INSTRUCTIONS FOR THE TASK
Images in the records should be skipped while the rest is transcribed verbatim.

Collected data
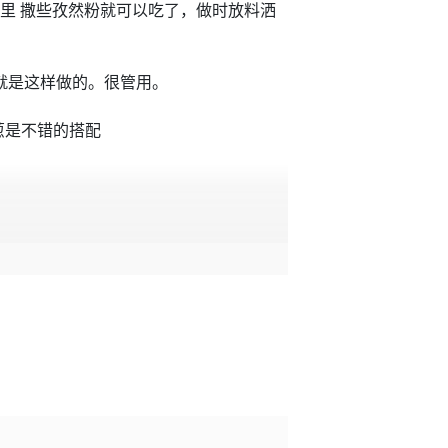
里 撒些孜然粉就可以吃了，做时放料洒
就是这样做的。很管用。
葱是不错的搭配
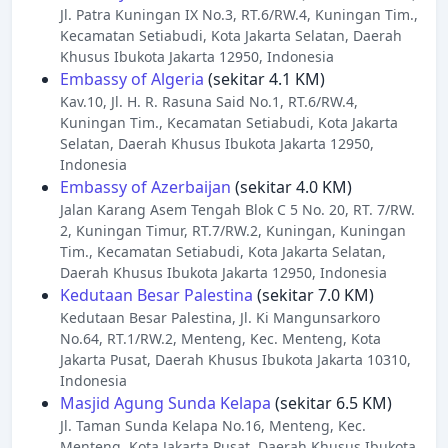
Jl. Patra Kuningan IX No.3, RT.6/RW.4, Kuningan Tim.,
Kecamatan Setiabudi, Kota Jakarta Selatan, Daerah
Khusus Ibukota Jakarta 12950, Indonesia
Embassy of Algeria
(sekitar 4.1 KM)
Kav.10, Jl. H. R. Rasuna Said No.1, RT.6/RW.4,
Kuningan Tim., Kecamatan Setiabudi, Kota Jakarta
Selatan, Daerah Khusus Ibukota Jakarta 12950,
Indonesia
Embassy of Azerbaijan
(sekitar 4.0 KM)
Jalan Karang Asem Tengah Blok C 5 No. 20, RT. 7/RW.
2, Kuningan Timur, RT.7/RW.2, Kuningan, Kuningan
Tim., Kecamatan Setiabudi, Kota Jakarta Selatan,
Daerah Khusus Ibukota Jakarta 12950, Indonesia
Kedutaan Besar Palestina
(sekitar 7.0 KM)
Kedutaan Besar Palestina, Jl. Ki Mangunsarkoro
No.64, RT.1/RW.2, Menteng, Kec. Menteng, Kota
Jakarta Pusat, Daerah Khusus Ibukota Jakarta 10310,
Indonesia
Masjid Agung Sunda Kelapa
(sekitar 6.5 KM)
Jl. Taman Sunda Kelapa No.16, Menteng, Kec.
Menteng, Kota Jakarta Pusat, Daerah Khusus Ibukota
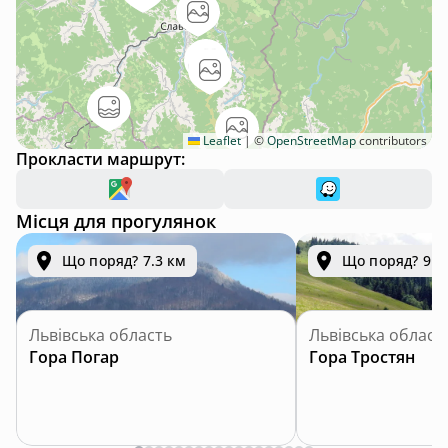
Leaflet
|
©
OpenStreetMap
contributors
Прокласти маршрут:
Місця для прогулянок
Що поряд? 7.3 км
Що поряд? 9.2
Львівська область
Львівська област
Гора Погар
Гора Тростян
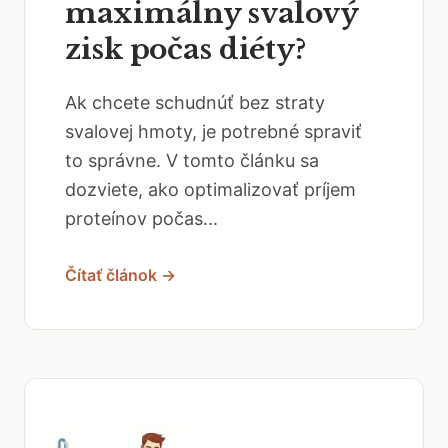
maximálny svalový
zisk počas diéty?
Ak chcete schudnúť bez straty
svalovej hmoty, je potrebné spraviť
to správne. V tomto článku sa
dozviete, ako optimalizovať príjem
proteínov počas...
Čítať článok →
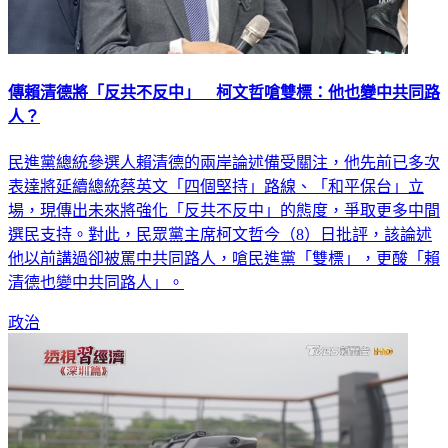
傳賴清德將「反共不反中」 柯文哲嗆雙標：他也變中共同路
人？
民進黨總統參選人賴清德的兩岸論述備受關注，他先前已多次
表達將延續總統蔡英文「四個堅持」路線、「和平保台」立
場，現傳出未來將強化「反共不反中」的態度，爭取更多中間
選民支持。對此，民眾黨主席柯文哲今（8）日批評，該論述
他以前講過卻被罵中共同路人，嗆民進黨「雙標」，更酸「賴
清德也變中共同路人」。
政治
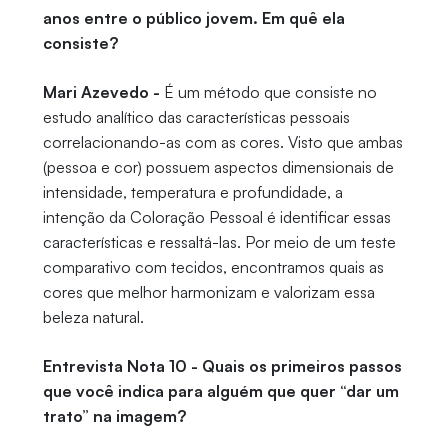
anos entre o público jovem. Em quê ela
consiste?
Mari Azevedo -
É um método que consiste no
estudo analítico das características pessoais
correlacionando-as com as cores. Visto que ambas
(pessoa e cor) possuem aspectos dimensionais de
intensidade, temperatura e profundidade, a
intenção da Coloração Pessoal é identificar essas
características e ressaltá-las. Por meio de um teste
comparativo com tecidos, encontramos quais as
cores que melhor harmonizam e valorizam essa
beleza natural.
Entrevista Nota 10 - Quais os primeiros passos
que você indica para alguém que quer “dar um
trato” na imagem?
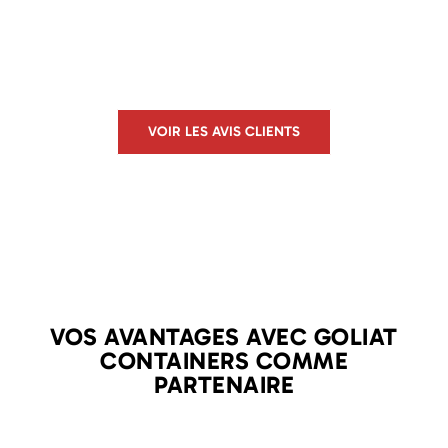
VOIR LES AVIS CLIENTS
VOS AVANTAGES AVEC GOLIAT
CONTAINERS COMME
PARTENAIRE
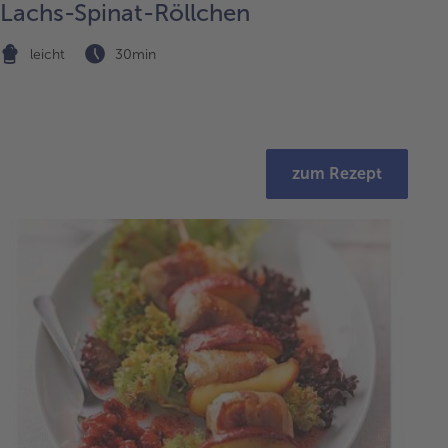
Lachs-Spinat-Röllchen
leicht
30min
zum Rezept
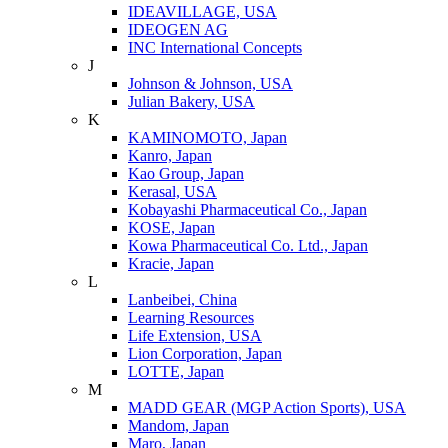
IDEAVILLAGE, USA
IDEOGEN AG
INC International Concepts
J
Johnson & Johnson, USA
Julian Bakery, USA
K
KAMINOMOTO, Japan
Kanro, Japan
Kao Group, Japan
Kerasal, USA
Kobayashi Pharmaceutical Co., Japan
KOSE, Japan
Kowa Pharmaceutical Co. Ltd., Japan
Kracie, Japan
L
Lanbeibei, China
Learning Resources
Life Extension, USA
Lion Corporation, Japan
LOTTE, Japan
M
MADD GEAR (MGP Action Sports), USA
Mandom, Japan
Maro, Japan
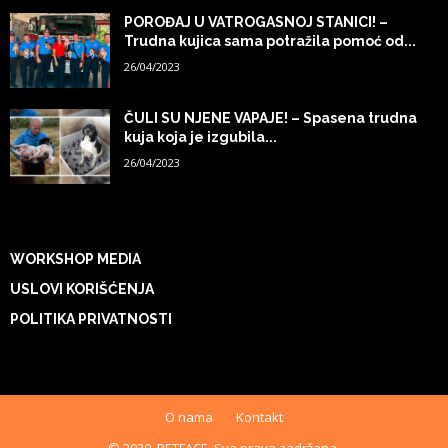
POROĐAJ U VATROGASNOJ STANICI! –
Trudna kujica sama potražila pomoć od...
26/04/2023
ČULI SU NJENE VAPAJE! – Spasena trudna
kuja koja je izgubila...
26/04/2023
WORKSHOP MEDIA
USLOVI KORIŠĆENJA
POLITIKA PRIVATNOSTI
O nama
Kontakt
© 2020. PETFACE. Sva prava zadržana.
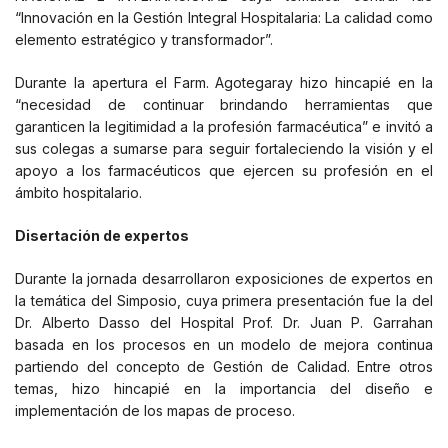
“Innovación en la Gestión Integral Hospitalaria: La calidad como
elemento estratégico y transformador”.
Durante la apertura el Farm. Agotegaray hizo hincapié en la
“necesidad de continuar brindando herramientas que
garanticen la legitimidad a la profesión farmacéutica” e invitó a
sus colegas a sumarse para seguir fortaleciendo la visión y el
apoyo a los farmacéuticos que ejercen su profesión en el
ámbito hospitalario.
Disertación de expertos
Durante la jornada desarrollaron exposiciones de expertos en
la temática del Simposio, cuya primera presentación fue la del
Dr. Alberto Dasso del Hospital Prof. Dr. Juan P. Garrahan
basada en los procesos en un modelo de mejora continua
partiendo del concepto de Gestión de Calidad. Entre otros
temas, hizo hincapié en la importancia del diseño e
implementación de los mapas de proceso.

WRITTEN ANSWER
里 撒些孜然粉就可以吃了，做时放料洒
就是这样做的。很管用。
葱是不错的搭配
Jl. Patra Kuningan IX No.3, RT.6/RW.4, Kuningan Tim.,
Kecamatan Setiabudi, Kota Jakarta Selatan, Daerah
Khusus Ibukota Jakarta 12950, Indonesia
Embassy of Algeria
(sekitar 4.1 KM)
Kav.10, Jl. H. R. Rasuna Said No.1, RT.6/RW.4,
Kuningan Tim., Kecamatan Setiabudi, Kota Jakarta
Selatan, Daerah Khusus Ibukota Jakarta 12950,
Indonesia
Embassy of Azerbaijan
(sekitar 4.0 KM)
Jalan Karang Asem Tengah Blok C 5 No. 20, RT. 7/RW.
2, Kuningan Timur, RT.7/RW.2, Kuningan, Kuningan
Tim., Kecamatan Setiabudi, Kota Jakarta Selatan,
Daerah Khusus Ibukota Jakarta 12950, Indonesia
Kedutaan Besar Palestina
(sekitar 7.0 KM)
Kedutaan Besar Palestina, Jl. Ki Mangunsarkoro
No.64, RT.1/RW.2, Menteng, Kec. Menteng, Kota
Jakarta Pusat, Daerah Khusus Ibukota Jakarta 10310,
Indonesia
Masjid Agung Sunda Kelapa
(sekitar 6.5 KM)
Jl. Taman Sunda Kelapa No.16, Menteng, Kec.
Menteng, Kota Jakarta Pusat, Daerah Khusus Ibukota
Leaflet
|
©
OpenStreetMap
contributors
Прокласти маршрут:
Місця для прогулянок
Що поряд? 7.3 км
Що поряд? 9.2
Львівська область
Львівська област
Гора Погар
Гора Тростян
maximálny svalový
zisk počas diéty?
Ak chcete schudnúť bez straty
svalovej hmoty, je potrebné spraviť
to správne. V tomto článku sa
dozviete, ako optimalizovať príjem
proteínov počas...
Čítať článok →
傳賴清德將「反共不反中」 柯文哲嗆雙標：他也變中共同路
人？
民進黨總統參選人賴清德的兩岸論述備受關注，他先前已多次
表達將延續總統蔡英文「四個堅持」路線、「和平保台」立
場，現傳出未來將強化「反共不反中」的態度，爭取更多中間
選民支持。對此，民眾黨主席柯文哲今（8）日批評，該論述
他以前講過卻被罵中共同路人，嗆民進黨「雙標」，更酸「賴
清德也變中共同路人」。
政治
anos entre o público jovem. Em quê ela
consiste?
Mari Azevedo -
É um método que consiste no
estudo analítico das características pessoais
correlacionando-as com as cores. Visto que ambas
(pessoa e cor) possuem aspectos dimensionais de
intensidade, temperatura e profundidade, a
intenção da Coloração Pessoal é identificar essas
características e ressaltá-las. Por meio de um teste
comparativo com tecidos, encontramos quais as
cores que melhor harmonizam e valorizam essa
beleza natural.
Entrevista Nota 10 - Quais os primeiros passos
que você indica para alguém que quer “dar um
trato” na imagem?
VOIR LES AVIS CLIENTS
VOS AVANTAGES AVEC GOLIAT
CONTAINERS COMME
PARTENAIRE
Lachs-Spinat-Röllchen
leicht
30min
zum Rezept
IDEAVILLAGE, USA
IDEOGEN AG
INC International Concepts
J
Johnson & Johnson, USA
Julian Bakery, USA
K
KAMINOMOTO, Japan
Kanro, Japan
Kao Group, Japan
Kerasal, USA
Kobayashi Pharmaceutical Co., Japan
KOSE, Japan
Kowa Pharmaceutical Co. Ltd., Japan
Kracie, Japan
L
Lanbeibei, China
Learning Resources
Life Extension, USA
Lion Corporation, Japan
LOTTE, Japan
M
MADD GEAR (MGP Action Sports), USA
Mandom, Japan
Maro, Japan
POROĐAJ U VATROGASNOJ STANICI! –
Trudna kujica sama potražila pomoć od...
26/04/2023
ČULI SU NJENE VAPAJE! – Spasena trudna
kuja koja je izgubila...
26/04/2023
WORKSHOP MEDIA
USLOVI KORIŠĆENJA
POLITIKA PRIVATNOSTI
O nama
Kontakt
© 2020. PETFACE. Sva prava zadržana.
“Innovación en la Gestión Integral Hospitalaria: La calidad como
elemento estratégico y transformador”.
Durante la apertura el Farm. Agotegaray hizo hincapié en la
“necesidad de continuar brindando herramientas que
garanticen la legitimidad a la profesión farmacéutica” e invitó a
sus colegas a sumarse para seguir fortaleciendo la visión y el
apoyo a los farmacéuticos que ejercen su profesión en el
ámbito hospitalario.
Disertación de expertos
Durante la jornada desarrollaron exposiciones de expertos en
la temática del Simposio, cuya primera presentación fue la del
Dr. Alberto Dasso del Hospital Prof. Dr. Juan P. Garrahan
basada en los procesos en un modelo de mejora continua
partiendo del concepto de Gestión de Calidad. Entre otros
temas, hizo hincapié en la importancia del diseño e
implementación de los mapas de proceso.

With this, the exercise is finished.